What is required »
Throughout the listing below, show every line in which "пациентов" occurs.

BEGIN

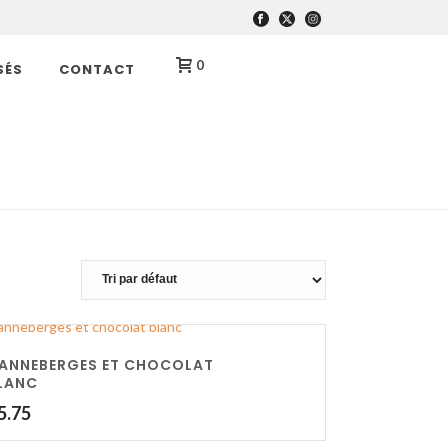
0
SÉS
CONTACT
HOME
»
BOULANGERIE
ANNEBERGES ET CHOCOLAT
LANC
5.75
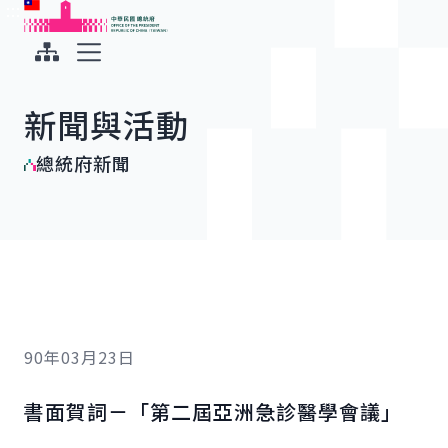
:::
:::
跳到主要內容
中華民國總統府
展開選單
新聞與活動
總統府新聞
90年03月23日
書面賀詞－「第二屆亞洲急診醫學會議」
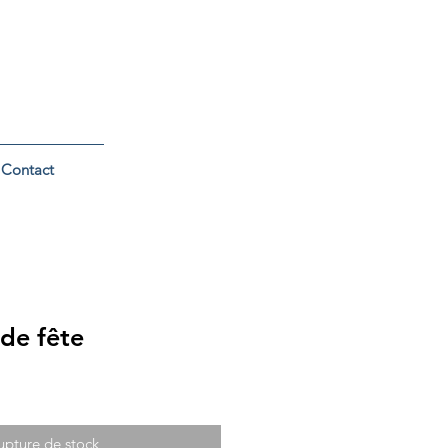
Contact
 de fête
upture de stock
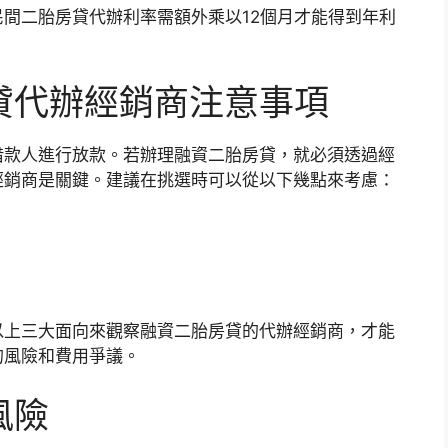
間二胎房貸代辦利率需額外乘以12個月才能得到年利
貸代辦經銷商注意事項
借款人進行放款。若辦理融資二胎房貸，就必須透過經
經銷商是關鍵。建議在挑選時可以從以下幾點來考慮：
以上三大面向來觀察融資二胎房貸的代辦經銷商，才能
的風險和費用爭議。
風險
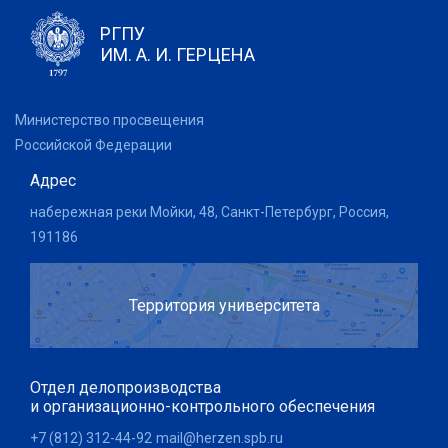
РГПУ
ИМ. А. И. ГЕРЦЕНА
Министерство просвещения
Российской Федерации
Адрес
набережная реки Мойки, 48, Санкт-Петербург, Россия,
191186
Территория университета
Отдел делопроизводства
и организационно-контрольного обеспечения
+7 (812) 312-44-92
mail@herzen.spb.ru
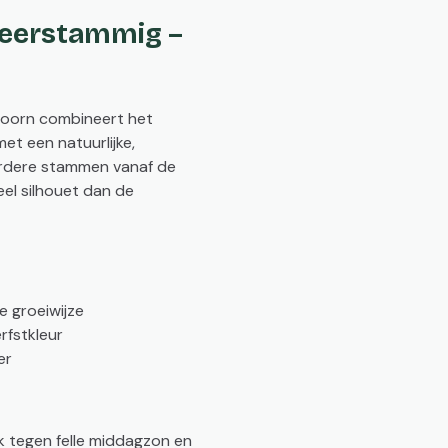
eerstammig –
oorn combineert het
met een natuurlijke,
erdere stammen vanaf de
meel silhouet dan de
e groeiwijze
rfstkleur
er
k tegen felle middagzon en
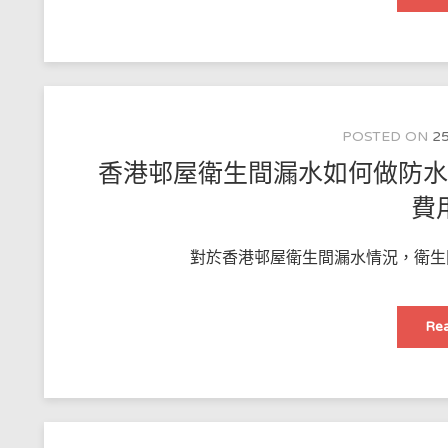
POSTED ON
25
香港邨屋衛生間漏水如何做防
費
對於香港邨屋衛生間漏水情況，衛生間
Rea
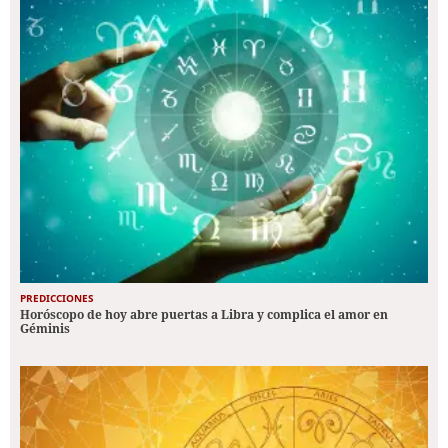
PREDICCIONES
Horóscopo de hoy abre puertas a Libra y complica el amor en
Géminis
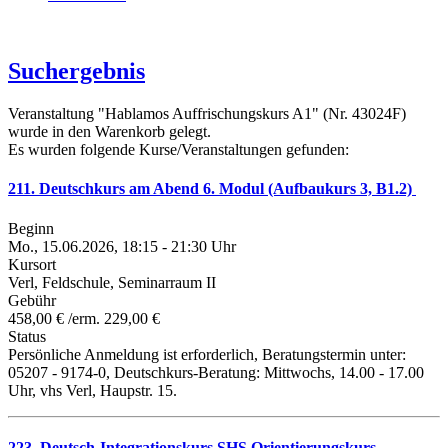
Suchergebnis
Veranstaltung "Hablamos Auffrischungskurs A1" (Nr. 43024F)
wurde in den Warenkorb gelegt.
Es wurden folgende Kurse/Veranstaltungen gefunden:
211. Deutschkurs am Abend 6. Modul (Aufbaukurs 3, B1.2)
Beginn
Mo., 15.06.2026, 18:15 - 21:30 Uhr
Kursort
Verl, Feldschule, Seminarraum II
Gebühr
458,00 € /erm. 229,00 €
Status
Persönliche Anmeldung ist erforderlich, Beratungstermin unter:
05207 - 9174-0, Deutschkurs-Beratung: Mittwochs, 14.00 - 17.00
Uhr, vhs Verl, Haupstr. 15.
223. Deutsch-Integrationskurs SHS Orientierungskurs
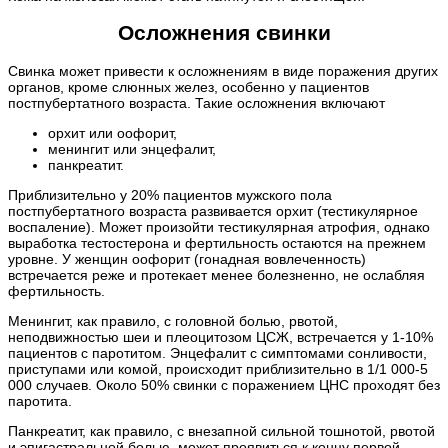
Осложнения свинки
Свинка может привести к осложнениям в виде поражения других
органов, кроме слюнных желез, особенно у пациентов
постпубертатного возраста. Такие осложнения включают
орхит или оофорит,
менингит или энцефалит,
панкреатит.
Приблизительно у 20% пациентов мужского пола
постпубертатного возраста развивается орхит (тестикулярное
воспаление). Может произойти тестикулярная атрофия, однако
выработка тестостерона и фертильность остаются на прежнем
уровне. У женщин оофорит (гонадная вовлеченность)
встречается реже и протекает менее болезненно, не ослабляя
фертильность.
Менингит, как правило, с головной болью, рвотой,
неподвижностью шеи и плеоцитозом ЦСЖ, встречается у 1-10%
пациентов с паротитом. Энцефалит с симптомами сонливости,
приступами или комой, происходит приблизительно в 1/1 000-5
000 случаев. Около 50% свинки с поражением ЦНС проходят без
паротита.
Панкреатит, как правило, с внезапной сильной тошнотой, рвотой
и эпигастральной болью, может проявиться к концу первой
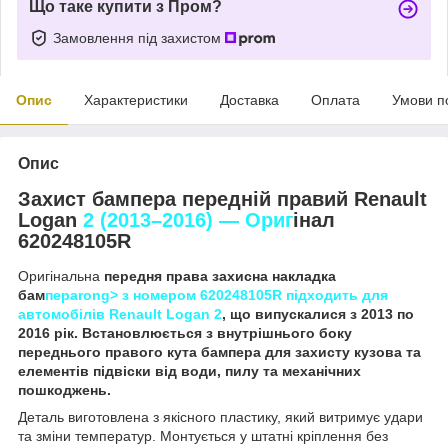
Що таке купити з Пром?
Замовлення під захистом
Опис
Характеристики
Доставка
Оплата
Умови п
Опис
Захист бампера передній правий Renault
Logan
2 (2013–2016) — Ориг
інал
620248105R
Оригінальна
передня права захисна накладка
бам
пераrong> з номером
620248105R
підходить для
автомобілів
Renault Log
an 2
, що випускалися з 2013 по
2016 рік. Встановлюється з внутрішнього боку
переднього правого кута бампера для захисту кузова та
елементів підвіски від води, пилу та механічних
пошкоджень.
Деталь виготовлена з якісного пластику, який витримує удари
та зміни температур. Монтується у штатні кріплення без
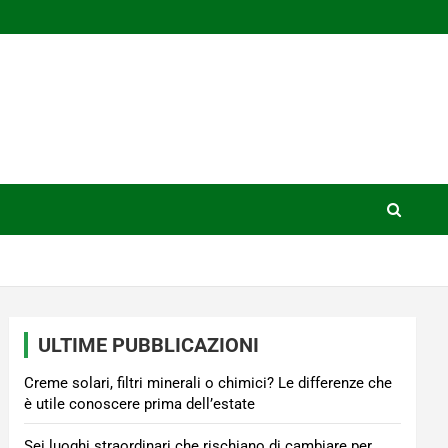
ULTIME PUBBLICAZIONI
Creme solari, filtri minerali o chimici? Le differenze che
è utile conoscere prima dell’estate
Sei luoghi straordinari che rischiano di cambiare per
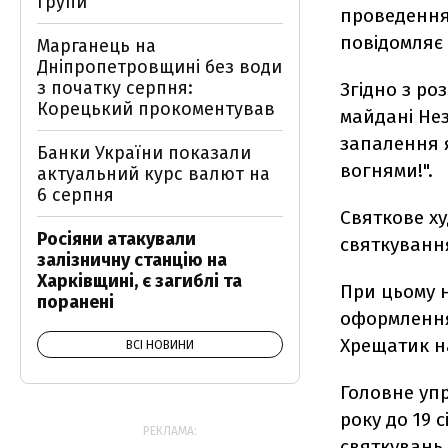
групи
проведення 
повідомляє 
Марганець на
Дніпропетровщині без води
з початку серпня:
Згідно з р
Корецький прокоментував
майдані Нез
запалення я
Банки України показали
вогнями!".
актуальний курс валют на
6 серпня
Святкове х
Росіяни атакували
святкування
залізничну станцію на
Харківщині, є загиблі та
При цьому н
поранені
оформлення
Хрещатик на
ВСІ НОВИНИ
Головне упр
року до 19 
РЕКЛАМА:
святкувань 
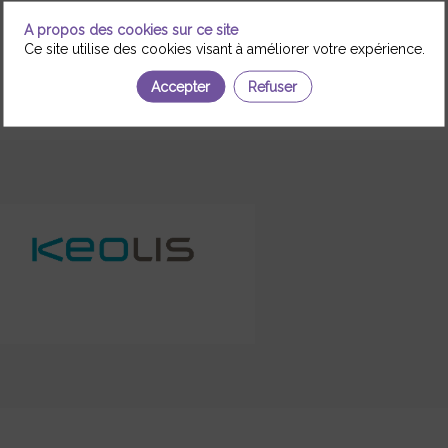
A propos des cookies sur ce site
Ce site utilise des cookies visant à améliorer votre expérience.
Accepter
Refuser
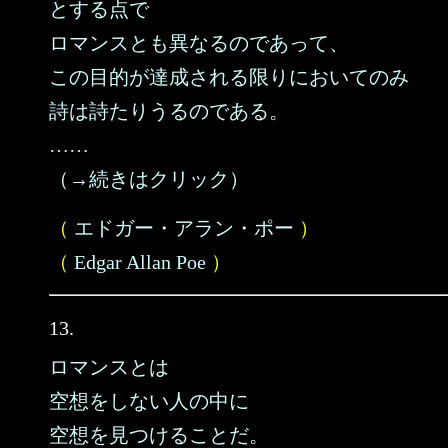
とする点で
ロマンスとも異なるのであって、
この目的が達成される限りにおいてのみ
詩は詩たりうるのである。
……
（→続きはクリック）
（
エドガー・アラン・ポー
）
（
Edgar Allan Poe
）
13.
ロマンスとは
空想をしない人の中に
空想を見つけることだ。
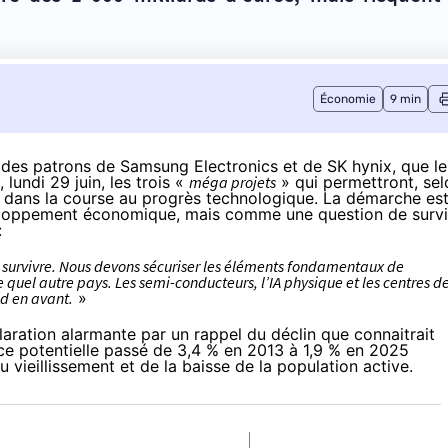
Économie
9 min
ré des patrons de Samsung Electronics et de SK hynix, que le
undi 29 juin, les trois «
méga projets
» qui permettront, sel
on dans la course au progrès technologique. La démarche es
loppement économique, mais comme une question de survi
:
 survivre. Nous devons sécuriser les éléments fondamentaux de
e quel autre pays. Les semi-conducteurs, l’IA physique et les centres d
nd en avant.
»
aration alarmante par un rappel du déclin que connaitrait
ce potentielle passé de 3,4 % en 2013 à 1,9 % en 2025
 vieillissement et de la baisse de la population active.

END

Your response »
органов, кроме слюнных желез, особенно у пациентов
Приблизительно у 20% пациентов мужского пола
пациентов с паротитом. Энцефалит с симптомами сонливости,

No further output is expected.